An aerial view of Ecuador's capital city, Quito, and the runway at Mariscal Sucre International Airport.

Credit: BSTAR IMAGES/Alamy Stock Photo

Ecuador’s decision to recognize air operator certificates (AOCs) from other countries in the region is expected to boost competition in airfares, improve operational efficiency and enhance connectivity, according to the Latin American and Caribbean Air Transport Association (ALTA).

The move follows a resolution by the Ecuadorian Directorate General of Civil Aviation (DGAC) to adopt mutual recognition of AOCs for airlines from Andean countries that meet International Civil Aviation Organization (ICAO) standards. By reducing authorization times and certification costs, the measure aims to facilitate the entry of new airlines and encourage expansion among existing operators.
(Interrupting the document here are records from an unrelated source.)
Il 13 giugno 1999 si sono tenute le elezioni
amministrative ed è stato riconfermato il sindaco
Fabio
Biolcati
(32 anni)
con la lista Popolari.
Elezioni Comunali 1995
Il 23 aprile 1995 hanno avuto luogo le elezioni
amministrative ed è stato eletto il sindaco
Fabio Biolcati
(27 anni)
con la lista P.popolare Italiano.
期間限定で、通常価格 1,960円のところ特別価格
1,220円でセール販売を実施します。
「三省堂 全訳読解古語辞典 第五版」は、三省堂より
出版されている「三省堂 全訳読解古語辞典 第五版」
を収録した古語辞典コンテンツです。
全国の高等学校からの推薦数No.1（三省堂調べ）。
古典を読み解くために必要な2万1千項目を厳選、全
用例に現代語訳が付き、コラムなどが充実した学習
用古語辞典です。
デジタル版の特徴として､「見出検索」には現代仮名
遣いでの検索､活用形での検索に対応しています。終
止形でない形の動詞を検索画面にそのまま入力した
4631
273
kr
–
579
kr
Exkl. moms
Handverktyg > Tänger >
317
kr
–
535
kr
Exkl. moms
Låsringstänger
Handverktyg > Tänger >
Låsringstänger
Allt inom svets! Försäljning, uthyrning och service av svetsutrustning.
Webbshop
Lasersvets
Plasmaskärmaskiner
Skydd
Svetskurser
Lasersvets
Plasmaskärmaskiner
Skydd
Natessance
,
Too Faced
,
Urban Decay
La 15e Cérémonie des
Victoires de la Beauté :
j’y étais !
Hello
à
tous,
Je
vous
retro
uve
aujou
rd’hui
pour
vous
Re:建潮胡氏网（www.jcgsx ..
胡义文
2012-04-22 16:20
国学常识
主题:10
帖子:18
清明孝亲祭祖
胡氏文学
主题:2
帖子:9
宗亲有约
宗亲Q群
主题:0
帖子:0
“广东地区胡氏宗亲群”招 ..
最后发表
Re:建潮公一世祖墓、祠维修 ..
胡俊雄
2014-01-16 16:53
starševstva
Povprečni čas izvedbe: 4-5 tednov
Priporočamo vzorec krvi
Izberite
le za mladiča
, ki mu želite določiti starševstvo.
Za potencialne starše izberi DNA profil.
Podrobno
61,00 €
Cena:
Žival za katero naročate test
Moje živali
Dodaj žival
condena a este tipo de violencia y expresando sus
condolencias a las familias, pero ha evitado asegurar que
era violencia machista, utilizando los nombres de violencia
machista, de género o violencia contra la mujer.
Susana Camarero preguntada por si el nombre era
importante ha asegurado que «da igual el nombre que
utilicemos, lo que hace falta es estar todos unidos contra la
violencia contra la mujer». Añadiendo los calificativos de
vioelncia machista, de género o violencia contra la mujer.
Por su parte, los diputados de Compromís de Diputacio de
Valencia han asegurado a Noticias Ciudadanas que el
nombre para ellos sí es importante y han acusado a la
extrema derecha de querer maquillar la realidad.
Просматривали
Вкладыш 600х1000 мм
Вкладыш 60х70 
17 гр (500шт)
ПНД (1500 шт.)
"Currently, international air transport in Latin America and the Caribbean faces regulatory barriers that hinder its growth. One of the key challenges is the requirement for foreign airlines to undergo local AOC certification processes, despite all countries in the region adhering to ICAO standards,” says the outgoing CEO of ALTA, José Ricardo Botelho, who is set to be replaced by IATA’s Americas Regional Vice President Peter Cerda.

“These regulatory redundancies increase bureaucracy and operational costs, making it difficult for the sector to remain competitive and expand. By adopting mutual recognition of AOCs, Ecuador is taking a significant step forward.”
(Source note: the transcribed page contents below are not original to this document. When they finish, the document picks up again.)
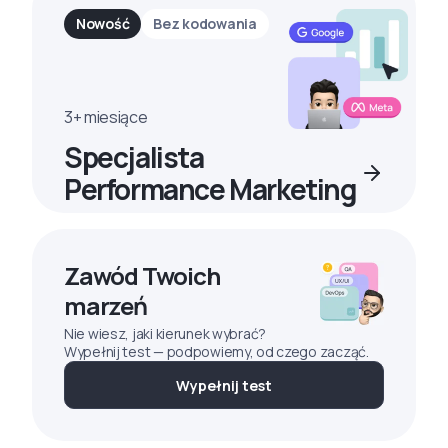
Nowość
Bez kodowania
3+ miesiące
Specjalista
Performance Marketing
Zawód Twoich
marzeń
Nie wiesz, jaki kierunek wybrać?
Wypełnij test — podpowiemy, od czego zacząć.
Wypełnij test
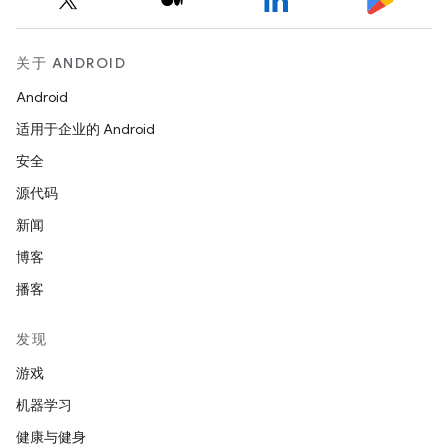
关于 ANDROID
Android
适用于企业的 Android
安全
源代码
新闻
博客
播客
发现
游戏
机器学习
健康与健身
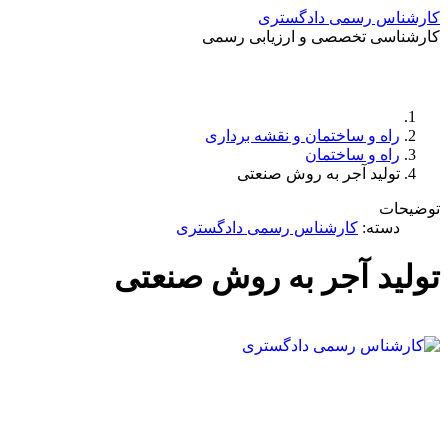
کارشناس رسمی دادگستری
کارشناسی تخصصی و ارزیابی رسمی
راه و ساختمان و نقشه برداری
راه و ساختمان
تولید آجر به روش صنعتی
توضیحات
دسته:
کارشناس رسمی دادگستری
تولید آجر به روش صنعتی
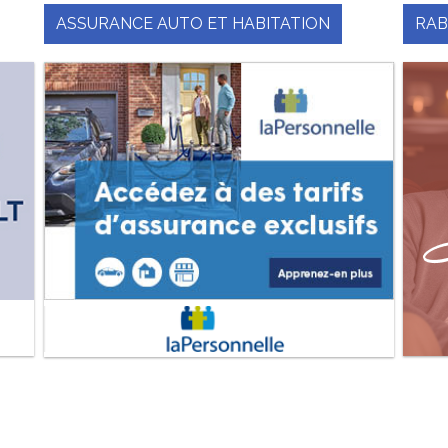
ASSURANCE AUTO ET HABITATION
RAB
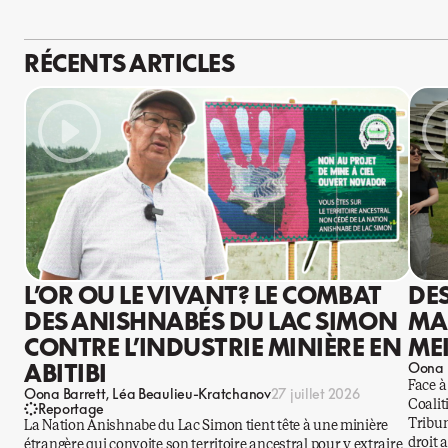
RÉCENTS ARTICLES
L’OR OU LE VIVANT? LE COMBAT
DE
DES ANISHNABÉS DU LAC SIMON
MA
CONTRE L’INDUSTRIE MINIÈRE EN
ME
ABITIBI
Oona 
Face à
Oona Barrett
Léa Beaulieu-Kratchanov
27 juillet 2026
Coalit
Reportage
Tribun
La Nation Anishnabe du Lac Simon tient tête à une minière
droit 
étrangère qui convoite son territoire ancestral pour y extraire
Under the new framework, the DGAC will recognize AOCs issued by other civil aviation authorities within a maximum period of one month, provided they comply with ICAO standards. Botelho says this approach will significantly reduce authorization times and certification costs.

"This is a crucial measure in a region where connectivity remains limited, with an average of only 0.64 trips per capita,” he adds. “By facilitating the entry of new airlines and the expansion of operations, Ecuador is fostering a broader supply of flights, which could lead to more competitive fares and improved access to air travel.”

According to ALTA, the aviation sector in Ecuador supports more than 330,000 jobs and contributes over $4.6 billion annually to the national economy, factoring in direct, indirect, induced and catalytic effects.

The move is the latest measure introduced by Ecuador’s government to further liberalize its air transport sector, following on from an open skies agreement with the U.S. that came into effect in late 2022. This allows for the expansion of passenger and cargo flights between the two countries.

According to data from OAG Schedules Analyser, Colombia is Ecuador’s largest international market in March 2025, accounting for 28.4% of all international departure seats. Panama follows with a 20.8% share, while the U.S. ranks third at 19%.

Colombia’s Avianca is currently the leading airline in Ecuador, holding a 37.8% share of domestic and international departure seats. LATAM Airlines Group ranks second with 32%, followed by Copa Airlines at 7.3%. The government is working to increase the availability of low-cost airline seats, which currently account for just 2% of total capacity in March 2025.

David Casey

David Casey is Editor in Chief of Routes, the global route development community's trusted source for news and information.